Suddenly, things fell into place. This woman was one of the notorious Mothers—the elderly women who were behind the disappearance of Omegas all those years ago. From what Naya remembered from history, they had hidden in the wastelands, the one place in the land that no one would go, which was obviously why this Mother knew so much about the magic there. They’d learned how to live in such a dangerous place, even if they couldn’t control the magic.
The woman pointed at Naya. “All you have done is make her weak. She could have been doing much more for your empire and the Known Lands, instead of being a token representative of Omegas like your wife. There is still so much she doesn’t know?—”
“Anything she needs to know will not be learned from you.”
“That is a mistake,” the woman spat. “Your hatred of us has left your child—the whole Eastern Lands—at a disadvantage for all these years, and now comes a new Land that embraces it, and uses it in a much more sophisticated way,” she said, gesturing to Naya’s face. “How are you going to fight that?” Her eyes were bright, glaring at Papa. “Since when was the sword ever a suitable challenge against magic?” She snorted, her face contorting, turning ugly. “When they come with their magic to take everything you have taken from others, you will learn the true?—”

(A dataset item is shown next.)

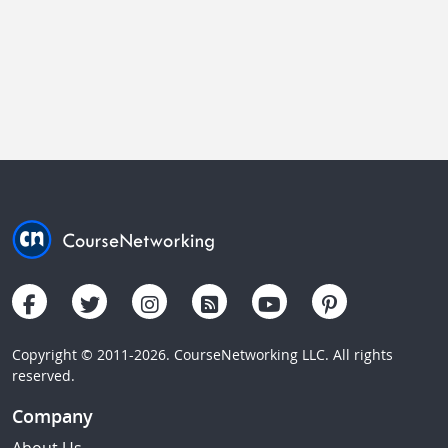
Copyright © 2011-2026. CourseNetworking LLC. All rights
reserved.
Company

“Mother Freya,” Mama snapped, “that’s enough.” She turned toward the door again and said to the guard, “Take the Mother back to her room.”

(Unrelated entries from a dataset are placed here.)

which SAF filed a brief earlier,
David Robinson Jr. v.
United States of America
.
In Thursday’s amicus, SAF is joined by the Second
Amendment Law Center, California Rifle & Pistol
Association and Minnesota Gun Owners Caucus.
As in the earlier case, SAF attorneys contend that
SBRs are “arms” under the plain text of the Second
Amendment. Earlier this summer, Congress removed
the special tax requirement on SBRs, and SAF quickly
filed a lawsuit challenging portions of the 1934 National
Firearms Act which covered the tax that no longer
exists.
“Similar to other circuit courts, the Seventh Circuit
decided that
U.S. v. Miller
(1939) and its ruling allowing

Papa glared at the Mother as she left, but as soon as the door closed, the palpable tension swept out of the room with her. When he turned back to Naya, his hard eyes roamed her blood-smeared face but softened when they reached her eyes.
“I missed you, Papa,” she said softly, relief chasing the receding tension she’d felt since she’d returned.
“I missed you, too, my fierce warrior,” he said, leaning forward to press his forehead against hers. “Now, tell me who I need to kill.”